At the age of 12, he was invited to a Bible study group of the Crusaders Christian Youth Movement by a friend. The following summer he was converted to Christ at a Crusaders Union camp.

At the age of 15, he was convinced that he should devote all of his life to serving Jesus Christ. He began to preach out in the open air at Hampstead Heath. He was also actively engaged in Sunday School work as well as in the Crusaders' Bible class.

==Studies==

He decided to become a doctor and studied at university where he became a leader in the Inter-Varsity Fellowship group. He started a slum club in the East End of London "out of a sheer desire to win souls, to go out and get them. I was a windmill of activity until, at the age of 19, every moment of my day was packed tight with doing things. Thus by the age of 19, I had been reduced to a state of complete exhaustion spiritually, and I felt that there was no point going on."

"Then, one night in November, that year just at midnight, I got down on my knees before God, and I just wept in sheer despair. I said, 'With all my heart I have wanted to serve Thee. I have tried to my uttermost and I am a hopeless failure.' That night things happened. The Lord seemed to make plain to me that night, through my tears of bitterness: 'You see, for seven years, with utmost sincerity, you have been trying to live for Me, on My behalf, the life that I have been waiting for 7 years to live through you.'" Thomas later reflected: "I got up the next morning to an entirely different Christian life, but I want to emphasize this: I had not received one iota more than I had already had for seven years!"

==Military career==

Thomas served in the British Expeditionary Force in Belgium at the outset of World War II and taking part in the evacuation at Dunkirk. He would also spend time during the war in France, Italy, and Greece (often, fighting).

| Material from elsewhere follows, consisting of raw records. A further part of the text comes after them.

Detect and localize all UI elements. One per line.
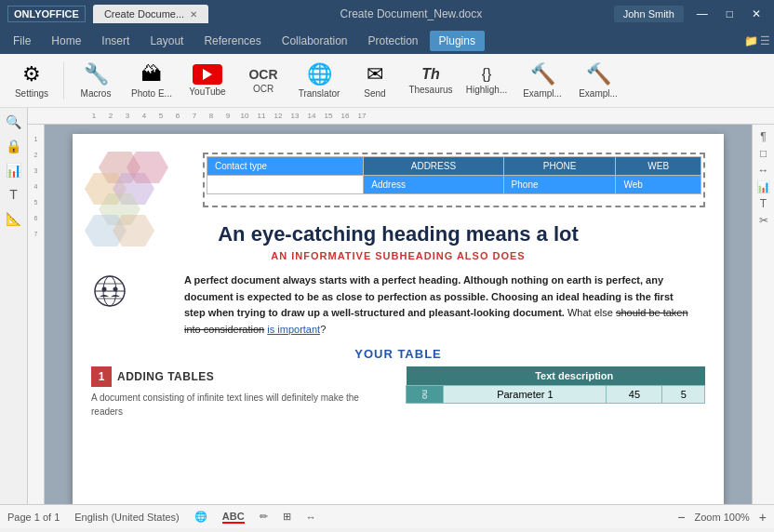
send-label: Send <box>364 88 385 100</box>
ocr-label: OCR <box>253 84 274 95</box>
sidebar-text-icon[interactable]: T <box>4 184 24 205</box>
sidebar-search-icon[interactable]: 🔍 <box>4 112 24 132</box>
youtube-label: YouTube <box>189 86 225 98</box>
language-selector[interactable]: English (United States) <box>74 512 180 523</box>
minimize-button[interactable]: — <box>691 6 714 22</box>
menu-layout[interactable]: Layout <box>140 31 193 51</box>
document-area[interactable]: Contact type ADDRESS PHONE WEB Address P… <box>45 125 752 504</box>
contact-table: Contact type ADDRESS PHONE WEB Address P… <box>207 156 701 194</box>
fit-width-icon[interactable]: ↔ <box>306 512 316 523</box>
example1-icon: 🔨 <box>530 62 555 86</box>
photo-editor-button[interactable]: 🏔 Photo E... <box>126 58 178 104</box>
example2-icon: 🔨 <box>586 62 611 86</box>
data-table: Text description no Parameter 1 45 5 <box>406 366 705 404</box>
link-text[interactable]: is important <box>267 324 320 335</box>
spellcheck-icon[interactable]: ABC <box>222 511 245 524</box>
tab-title: Create Docume... <box>104 8 184 20</box>
toolbar-separator-1 <box>63 62 64 100</box>
layout-view-icon[interactable]: ⊞ <box>283 511 291 523</box>
menu-file[interactable]: File <box>4 31 40 51</box>
toolbar: ⚙ Settings 🔧 Macros 🏔 Photo E... YouTube… <box>0 54 774 108</box>
editor-area: 🔍 🔒 📊 T 📐 1 2 3 4 5 6 7 8 9 10 11 12 13 … <box>0 108 774 504</box>
menu-insert[interactable]: Insert <box>92 31 139 51</box>
sidebar-lock-icon[interactable]: 🔒 <box>4 136 24 156</box>
menu-plugins[interactable]: Plugins <box>430 31 485 51</box>
photo-editor-label: Photo E... <box>131 88 172 100</box>
thesaurus-label: Thesaurus <box>408 85 452 96</box>
send-button[interactable]: ✉ Send <box>349 58 401 104</box>
svg-point-12 <box>102 287 107 292</box>
menu-home[interactable]: Home <box>42 31 90 51</box>
tab-close-icon[interactable]: ✕ <box>190 9 197 20</box>
param-cell: Parameter 1 <box>444 386 607 404</box>
ocr-icon: OCR <box>248 67 277 82</box>
zoom-minus-button[interactable]: − <box>677 510 685 525</box>
folder-icon[interactable]: 📁 <box>744 34 758 47</box>
thesaurus-icon: Th <box>421 66 440 83</box>
phone-header: PHONE <box>503 157 616 176</box>
hamburger-icon[interactable]: ☰ <box>760 34 770 47</box>
your-table-title: YOUR TABLE <box>91 347 705 361</box>
text-width-icon[interactable]: T <box>760 197 767 210</box>
globe-icon <box>91 273 128 310</box>
translator-button[interactable]: 🌐 Translator <box>293 58 345 104</box>
document-tab[interactable]: Create Docume... ✕ <box>93 5 208 23</box>
example2-button[interactable]: 🔨 Exampl... <box>572 58 624 104</box>
menu-references[interactable]: References <box>194 31 270 51</box>
globe-status-icon[interactable]: 🌐 <box>194 511 207 523</box>
menu-collaboration[interactable]: Collaboration <box>273 31 357 51</box>
highlight-button[interactable]: {} Highligh... <box>460 58 513 104</box>
sidebar-measure-icon[interactable]: 📐 <box>4 208 24 229</box>
main-content: 1 2 3 4 5 6 7 8 9 10 11 12 13 14 15 16 1… <box>28 108 774 504</box>
section-body: A document consisting of infinite text l… <box>91 391 391 419</box>
translator-label: Translator <box>299 88 340 100</box>
globe-icon-container <box>91 273 132 313</box>
settings-button[interactable]: ⚙ Settings <box>6 58 58 104</box>
val1-cell: 45 <box>607 386 662 404</box>
close-button[interactable]: ✕ <box>746 6 767 22</box>
title-bar-right: John Smith — □ ✕ <box>614 6 767 22</box>
example2-label: Exampl... <box>579 88 618 100</box>
macros-icon: 🔧 <box>84 62 109 86</box>
body-text-bold: A perfect document always starts with a … <box>184 274 674 318</box>
edit-icon[interactable]: ✏ <box>260 511 268 523</box>
thesaurus-button[interactable]: Th Thesaurus <box>405 58 457 104</box>
frame-icon[interactable]: □ <box>760 147 767 160</box>
contact-type-cell: Contact type <box>207 157 364 176</box>
youtube-icon <box>193 64 222 85</box>
settings-icon: ⚙ <box>22 62 41 86</box>
send-icon: ✉ <box>367 62 383 86</box>
val2-cell: 5 <box>662 386 705 404</box>
sidebar-chart-icon[interactable]: 📊 <box>4 160 24 180</box>
page-indicator: Page 1 of 1 <box>7 512 60 523</box>
right-sidebar: ¶ □ ↔ 📊 T ✂ <box>752 125 774 504</box>
section-number: 1 <box>91 366 112 387</box>
data-table-empty-header <box>407 366 444 386</box>
scissors-icon[interactable]: ✂ <box>759 214 768 227</box>
zoom-plus-button[interactable]: + <box>759 510 767 525</box>
contact-table-selection: Contact type ADDRESS PHONE WEB Address P… <box>203 153 705 207</box>
web-field: Web <box>616 176 701 194</box>
contact-type-empty <box>207 176 364 194</box>
body-section: A perfect document always starts with a … <box>91 273 705 338</box>
paragraph-icon[interactable]: ¶ <box>760 130 766 143</box>
ocr-button[interactable]: OCR OCR <box>237 58 289 104</box>
vertical-ruler: 1 2 3 4 5 6 7 <box>28 125 45 504</box>
chart-icon[interactable]: 📊 <box>756 180 770 193</box>
example1-button[interactable]: 🔨 Exampl... <box>516 58 568 104</box>
highlight-label: Highligh... <box>466 85 507 96</box>
maximize-button[interactable]: □ <box>721 6 739 22</box>
layout-icon[interactable]: ↔ <box>758 164 769 177</box>
hex-decoration <box>80 147 201 268</box>
menu-protection[interactable]: Protection <box>359 31 428 51</box>
title-bar-left: ONLYOFFICE Create Docume... ✕ <box>7 5 208 23</box>
macros-button[interactable]: 🔧 Macros <box>70 58 122 104</box>
document-page: Contact type ADDRESS PHONE WEB Address P… <box>73 134 724 504</box>
highlight-icon: {} <box>482 66 492 83</box>
youtube-button[interactable]: YouTube <box>181 58 234 104</box>
menu-bar: File Home Insert Layout References Colla… <box>0 28 774 54</box>
title-bar: ONLYOFFICE Create Docume... ✕ Create Doc… <box>0 0 774 28</box>
photo-editor-icon: 🏔 <box>141 62 162 86</box>
status-right: − Zoom 100% + <box>677 510 767 525</box>
right-table-section: Text description no Parameter 1 45 5 <box>406 366 705 419</box>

He was decorated with the D.S.O. (Distinguished Service Order) for conspicuous gallantry in taking out a German machine gun nest, and the T.D. (Territorial Decoration). When the Germans surrendered at the Battle of Monte Cassino, Major Thomas went and took the flag of surrender. The white tablecloth used as the flag is on display in the Royal Fusilier Museum at the Tower of London.

== Later life ==
After World War II, Thomas was probably best known as a Bible teacher, author, and as the founder of both Capernwray Missionary Fellowship of Torchbearers (based at Capernwray Hall, England) and subsequently Torchbearers International (based in US). He moved to Colorado, US in the late 1980s.

==Personal life==

Thomas was married to Joan from Belfast. They had four sons, who continue the work of Torchbearers.

=== Books ===

- The Saving Life of Christ, Zondervan Publishing, Grand Rapids, Michigan, 1961. ISBN 0-310-33262-1
- The Mystery of Godliness, Zondervan Publishing, Grand Rapids, Michigan, 1964. ISBN 978-0551051256
- If I Perish, I Perish : the Christian Life as seen in Esther, Zondervan Publishing, Grand Rapids, Michigan, 1968. ISBN 978-0310-332428
- The Indwelling Life of Christ : All of Him in All of Me, Multnomah Publishers Inc, Oregon, 2006. ISBN 1-59052-524-8

His first book, The Saving Life of Christ, had a profound effect on Bert Harned, M.D., as can be seen in Harned's book, Any Old Bush - Christ Living in Us.

=== Death ===
Thomas died on 1 August 2007 at the age of 92.